Accountable care organizations (ACOs) aligned with Medicare's Pioneer ACO program saw smaller increases in Medicare spending compared to general Medicare fee-for-service beneficiaries in the Pioneer program's second year, according to a study published in the Journal of the American Medical Association.
Researchers, led by Rahul Rajkumar, M.D., of the Centers for Medicare & Medicaid Services, analyzed spending and utilization in Medicare fee-for-service beneficiaries aligned with 32 Pioneer ACOs, compared with a control group of alignment-eligible beneficiaries. They found a difference of about $35.62 a month per beneficiary in 2012 and $11.18 a month per beneficiary in 2013 between Pioneer-aligned ACOs and the control group.

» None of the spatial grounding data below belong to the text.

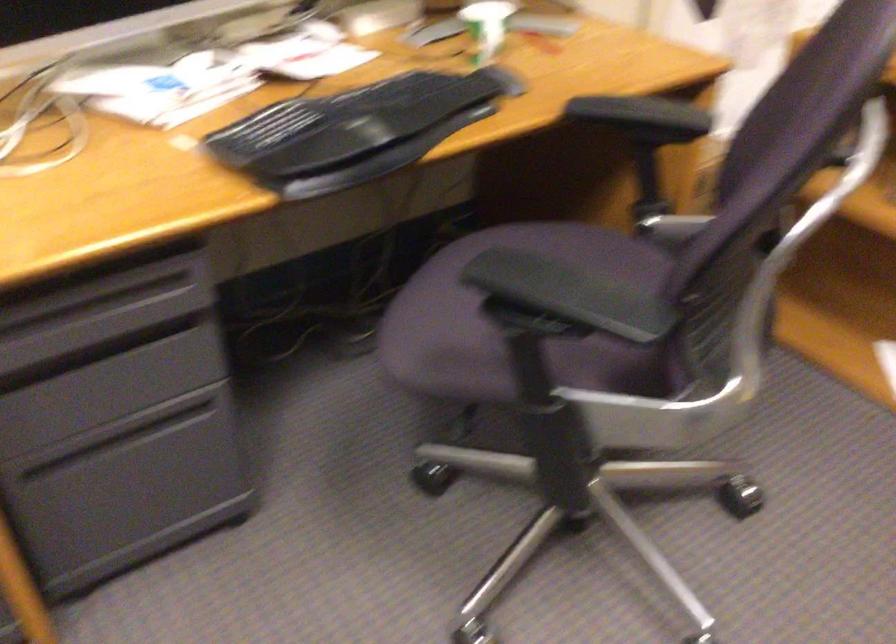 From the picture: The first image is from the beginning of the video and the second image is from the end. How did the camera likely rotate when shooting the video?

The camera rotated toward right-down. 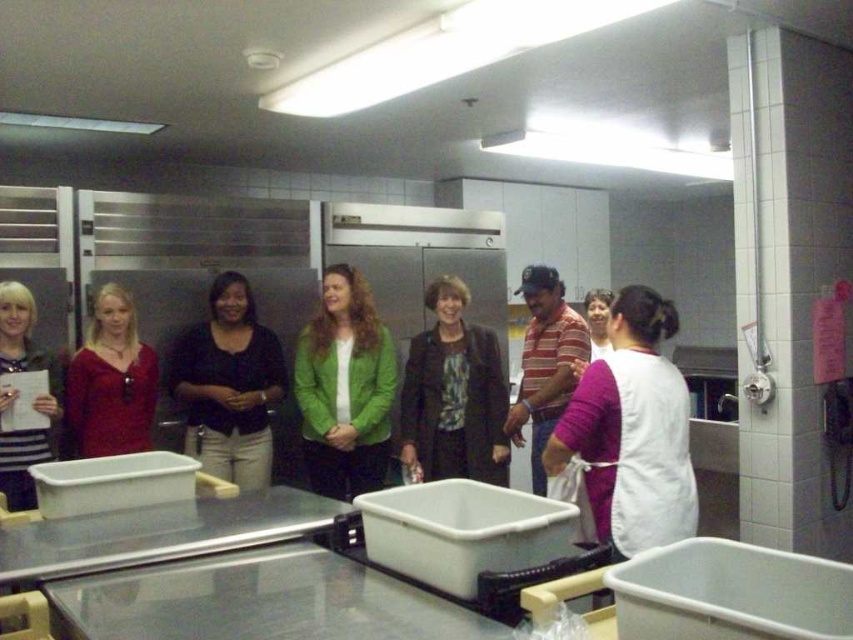 You are a delivery person who needs to place a 1.2 meter long package between the green matte blazer at center and the matte black shirt at left. Is there enough space between them to fit the package?

The distance between the green matte blazer at center and the matte black shirt at left is 1.15 meters, which is shorter than the 1.2 meter long package. Therefore, the package cannot fit between them.

You are a food service worker in the commercial kitchen. You need to hand a tool to both the person wearing the matte black shirt at center and the person wearing the matte red sweater at center. Which person should you approach first to ensure you can reach them without moving around the table?

You should approach the matte black shirt at center first because they are closer to you than the matte red sweater at center, so you can reach them without needing to move around the table.

You are a chef in this commercial kitchen and need to choose a uniform for a new employee. The requirement is that the uniform must be the same size as the existing staff. Looking at the people wearing the matte black shirt at center and the matte red sweater at center, which one should the new employee wear to match the size of the existing staff?

The new employee should wear the matte black shirt at center because it has a larger size compared to the matte red sweater at center, ensuring consistency with the existing staff size. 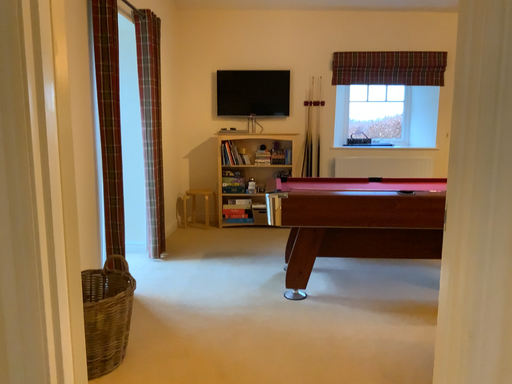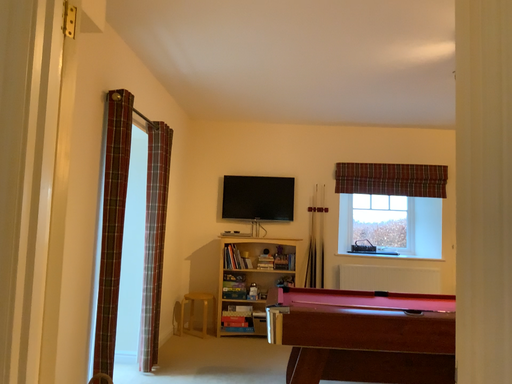 Question: Which way did the camera rotate in the video?

Choices:
 (A) rotated upward
 (B) rotated downward

Answer: (A) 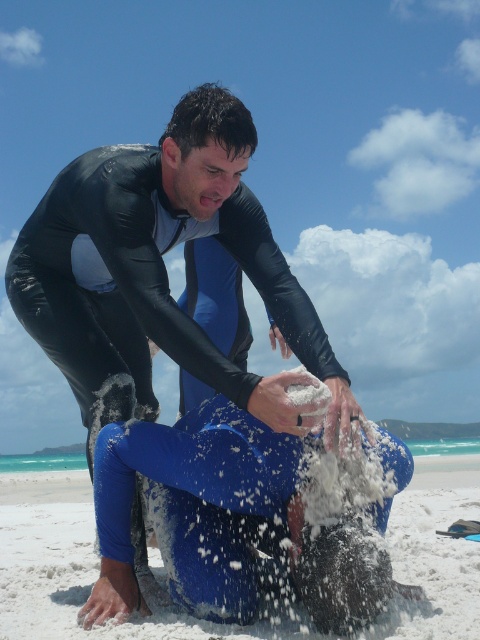 Question: Which point is farther from the camera taking this photo?

Choices:
 (A) (108, 177)
 (B) (414, 570)

Answer: (B)

Question: Can you confirm if black wetsuit at center is bigger than blue fabric at lower center?

Choices:
 (A) no
 (B) yes

Answer: (A)

Question: Is black wetsuit at center wider than blue fabric at lower center?

Choices:
 (A) no
 (B) yes

Answer: (A)

Question: Can you confirm if black wetsuit at center is positioned to the right of blue fabric at lower center?

Choices:
 (A) no
 (B) yes

Answer: (A) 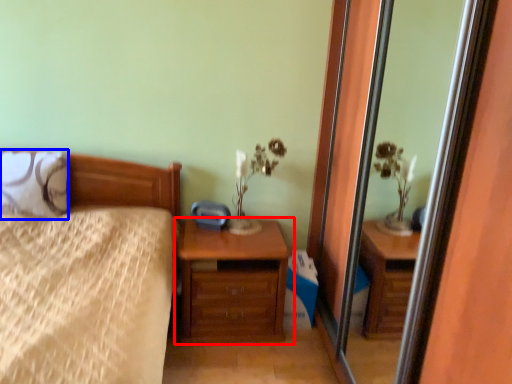 Question: Which of the following is the farthest to the observer, chest of drawers (highlighted by a red box) or pillow (highlighted by a blue box)?

Choices:
 (A) chest of drawers
 (B) pillow

Answer: (A) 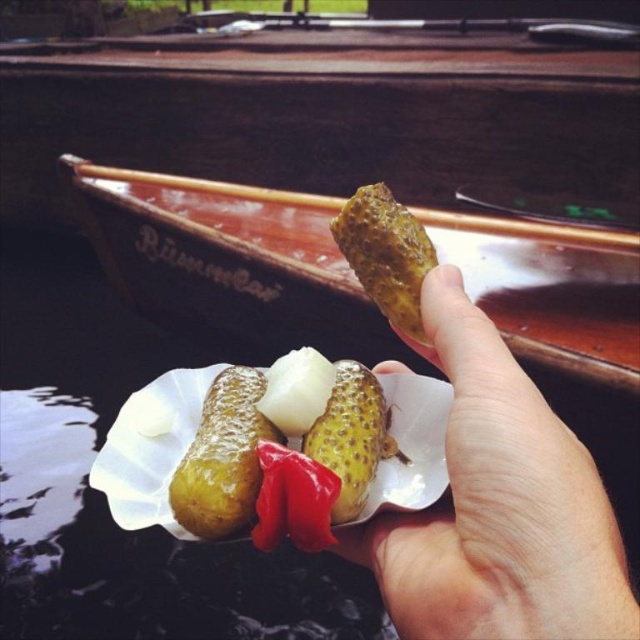 You are a chef preparing a dish and need to place the yellow speckled pickle at center on the smooth skin hand at center. Can you fit the pickle on the hand without it falling off?

The smooth skin hand at center is taller than yellow speckled pickle at center, so yes, the pickle can be placed on the hand without falling off as the hand is larger in height.

You are on a wooden boat and want to drop food into the water. You have a plate with pickled gherkins, a white onion slice, and a red pepper piece. You see two points in the water labeled as point [516,493] and point [362,502]. Which point should you aim for if you want the food to land closer to the front of the boat?

You should aim for point [516,493] because it is in front of point [362,502] according to the description.

You are a food critic evaluating the presentation of this dish. The shiny golden pickle at center and the translucent white pickles at center are key elements. Which of these two items is wider?

The shiny golden pickle at center is wider than the translucent white pickles at center, as its width surpasses the latter. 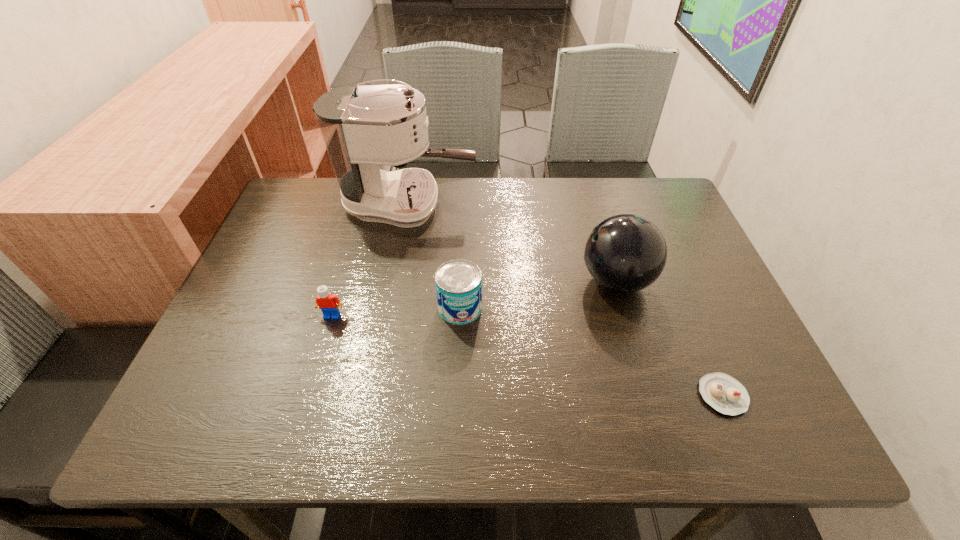 Where is `free space at the far edge of the desktop`? The width and height of the screenshot is (960, 540). free space at the far edge of the desktop is located at coordinates (492, 183).

Where is `vacant space at the near edge of the desktop`? This screenshot has height=540, width=960. vacant space at the near edge of the desktop is located at coordinates (445, 436).

In order to click on free point at the left edge in this screenshot , I will do `click(223, 397)`.

In the image, there is a desktop. Identify the location of free space at the right edge. (696, 288).

The width and height of the screenshot is (960, 540). I want to click on blank space at the far right corner, so click(x=655, y=178).

Find the location of a particular element. The image size is (960, 540). free space between the rightmost object and the tallest object is located at coordinates (565, 300).

The height and width of the screenshot is (540, 960). I want to click on free spot between the nearest object and the Lego, so click(x=527, y=355).

The image size is (960, 540). Find the location of `vacant area that lies between the can and the Lego`. vacant area that lies between the can and the Lego is located at coordinates (396, 312).

Where is `vacant space that's between the tallest object and the Lego`? This screenshot has height=540, width=960. vacant space that's between the tallest object and the Lego is located at coordinates (371, 260).

Find the location of `unoccupied position between the second object from right to left and the cupcake`. unoccupied position between the second object from right to left and the cupcake is located at coordinates (669, 338). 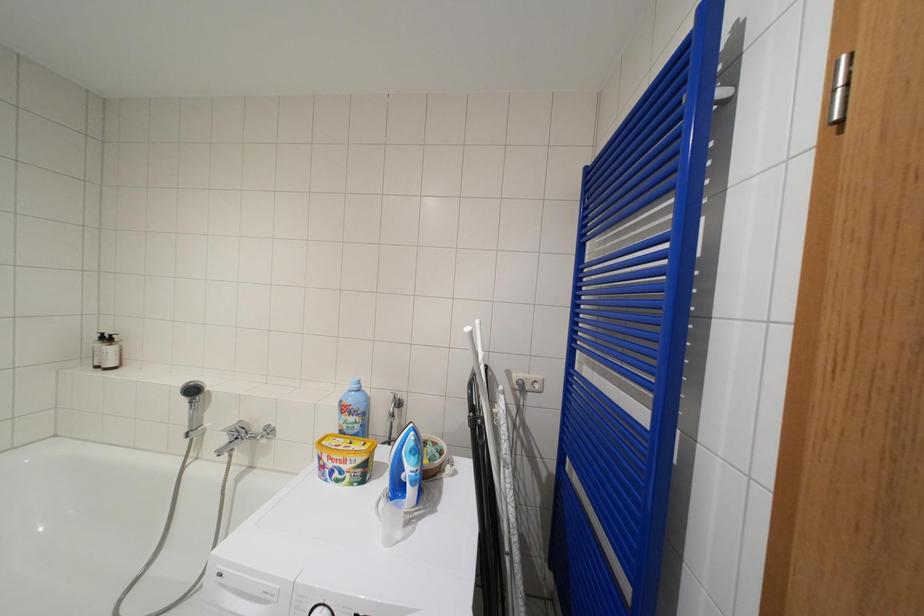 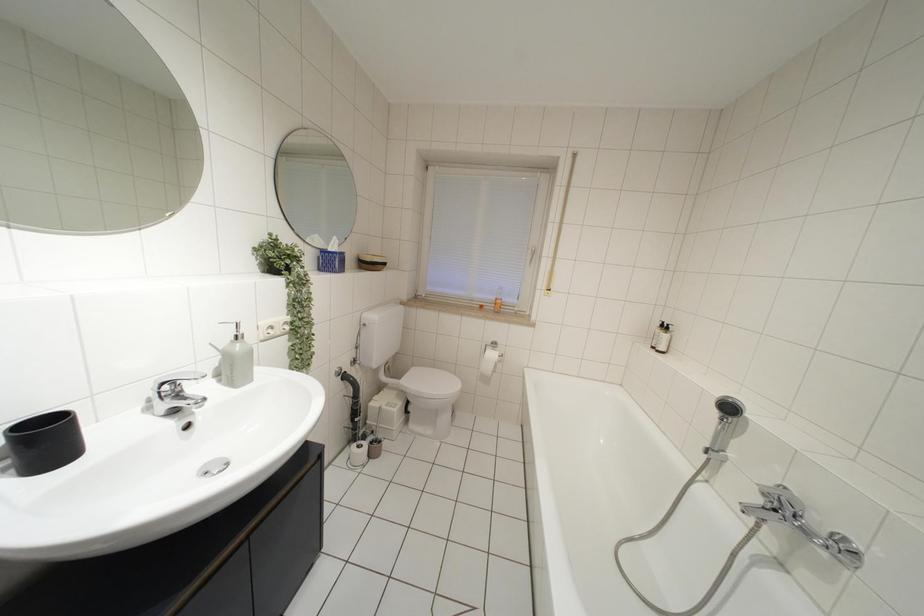 Question: The images are taken continuously from a first-person perspective. In which direction is your viewpoint rotating?

Choices:
 (A) Left
 (B) Right
 (C) Up
 (D) Down

Answer: (A) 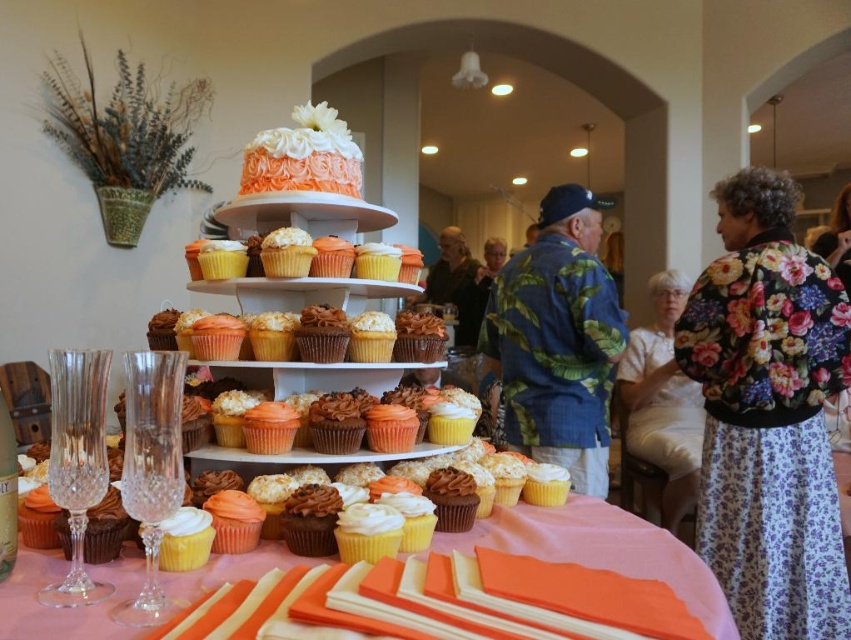 Question: Is orange frosting cupcake at center in front of orange frosted cupcake at center?

Choices:
 (A) no
 (B) yes

Answer: (B)

Question: Can you confirm if floral fabric jacket at right is positioned above orange frosting cupcake at center?

Choices:
 (A) yes
 (B) no

Answer: (A)

Question: Which object is positioned farthest from the white floral dress at lower right?

Choices:
 (A) orange frosting cupcake at center
 (B) floral fabric jacket at right
 (C) yellow frosted cupcake at center

Answer: (A)

Question: Estimate the real-world distances between objects in this image. Which object is closer to the orange frosted cupcake at center?

Choices:
 (A) crystal clear wine glass at lower left
 (B) orange frosting cupcake at center
 (C) white frosted cupcake at center
 (D) dark brown leather jacket at center

Answer: (B)

Question: Does white floral dress at lower right appear under white frosted cupcake at center?

Choices:
 (A) no
 (B) yes

Answer: (B)

Question: Which point is farther from the camera taking this photo?

Choices:
 (A) (660, 353)
 (B) (166, 598)
 (C) (334, 138)

Answer: (A)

Lower inpatient utilization among ACO-aligned beneficiaries largely drove the lower spending increase. Steeper drops in primary care evaluation and management office visits and smaller increases in procedures, tests and images also were factors. Follow-up visits increased more for ACO-aligned beneficiaries, but Rajkumar and his team found no difference in 30-day readmissions.
ACO-aligned beneficiaries also had higher scores for clinician communication and timely care, according to the study.
"These results are encouraging, given how historically challenging it has been for physicians to achieve spending reductions in Medicare demonstration projects," Rajkumar and his team wrote. "Despite decreases in spending growth, results from this study and previously reported data on Pioneer ACOs' performance on clinical quality measures suggest it is possible to reduce expenditure growth while maintaining or improving quality in a FFS payment environment."
The next five years, however, will be the Pioneer ACO model's true test as far as cost control and care quality, Lawrence P. Casalino, M.D., Ph.D., of Weill Cornell Medical College, Healthcare Policy and Research, New York, wrote in an accompanying editorial.
Casalino noted that despite the smaller increases, Pioneer savings in the program's second year were one-third the savings of its first year. This could indicate cost-control methods were easier and more obvious in the first year, similar to how savings were higher in the Pioneer program for ACOs that were spending more to begin with. Alternately, he wrote, it may take longer to develop processes that improve care and lower costs in the long-term.
A report last September indicated Pioneer ACOs improved both quality and savings in the program's second year.